*WORK ITEM:* What you output must match the entries exactly, apart from the pictures, which are left out.

== RECORDS TO USE ==

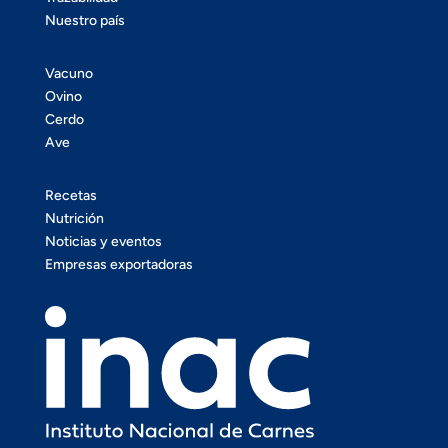
Nuestro país
Vacuno
Ovino
Cerdo
Ave
Recetas
Nutrición
Noticias y eventos
Empresas exportadoras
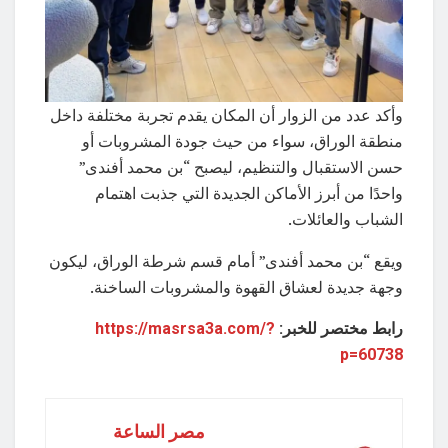
وأكد عدد من الزوار أن المكان يقدم تجربة مختلفة داخل
منطقة الوراق، سواء من حيث جودة المشروبات أو
حسن الاستقبال والتنظيم، ليصبح “بن محمد أفندى”
واحدًا من أبرز الأماكن الجديدة التي جذبت اهتمام
الشباب والعائلات.
ويقع “بن محمد أفندى” أمام قسم شرطة الوراق، ليكون
وجهة جديدة لعشاق القهوة والمشروبات الساخنة.
رابط مختصر للخبر:
https://masrsa3a.com/?
p=60738
مصر الساعة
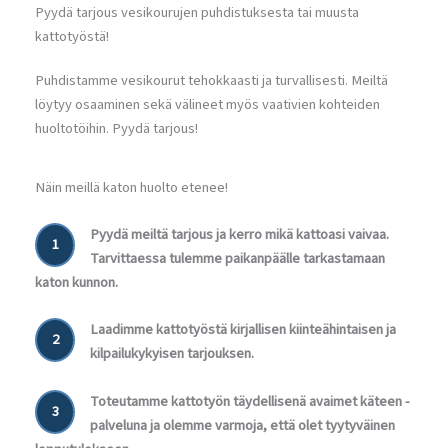
Pyydä tarjous vesikourujen puhdistuksesta tai muusta
kattotyöstä!
Puhdistamme vesikourut tehokkaasti ja turvallisesti. Meiltä
löytyy osaaminen sekä välineet myös vaativien kohteiden
huoltotöihin. Pyydä tarjous!
Näin meillä katon huolto etenee!
Pyydä meiltä tarjous ja kerro mikä kattoasi vaivaa.
1
Tarvittaessa tulemme paikanpäälle tarkastamaan
katon kunnon.
Laadimme kattotyöstä kirjallisen kiinteähintaisen ja
2
kilpailukykyisen tarjouksen.
Toteutamme kattotyön täydellisenä avaimet käteen -
3
palveluna ja olemme varmoja, että olet tyytyväinen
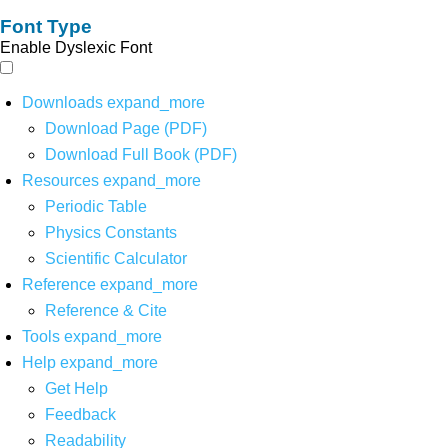
Font Type
Enable Dyslexic Font
Downloads
expand_more
Download Page (PDF)
Download Full Book (PDF)
Resources
expand_more
Periodic Table
Physics Constants
Scientific Calculator
Reference
expand_more
Reference & Cite
Tools
expand_more
Help
expand_more
Get Help
Feedback
Readability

===

*EXPECTED OUTPUT:*
Nuestro país
Vacuno
Ovino
Cerdo
Ave
Recetas
Nutrición
Noticias y eventos
Empresas exportadoras
وأكد عدد من الزوار أن المكان يقدم تجربة مختلفة داخل
منطقة الوراق، سواء من حيث جودة المشروبات أو
حسن الاستقبال والتنظيم، ليصبح “بن محمد أفندى”
واحدًا من أبرز الأماكن الجديدة التي جذبت اهتمام
الشباب والعائلات.
ويقع “بن محمد أفندى” أمام قسم شرطة الوراق، ليكون
وجهة جديدة لعشاق القهوة والمشروبات الساخنة.
رابط مختصر للخبر:
https://masrsa3a.com/?
p=60738
مصر الساعة
Pyydä tarjous vesikourujen puhdistuksesta tai muusta
kattotyöstä!
Puhdistamme vesikourut tehokkaasti ja turvallisesti. Meiltä
löytyy osaaminen sekä välineet myös vaativien kohteiden
huoltotöihin. Pyydä tarjous!
Näin meillä katon huolto etenee!
Pyydä meiltä tarjous ja kerro mikä kattoasi vaivaa.
1
Tarvittaessa tulemme paikanpäälle tarkastamaan
katon kunnon.
Laadimme kattotyöstä kirjallisen kiinteähintaisen ja
2
kilpailukykyisen tarjouksen.
Toteutamme kattotyön täydellisenä avaimet käteen -
3
palveluna ja olemme varmoja, että olet tyytyväinen
Font Type
Enable Dyslexic Font
Downloads
expand_more
Download Page (PDF)
Download Full Book (PDF)
Resources
expand_more
Periodic Table
Physics Constants
Scientific Calculator
Reference
expand_more
Reference & Cite
Tools
expand_more
Help
expand_more
Get Help
Feedback
Readability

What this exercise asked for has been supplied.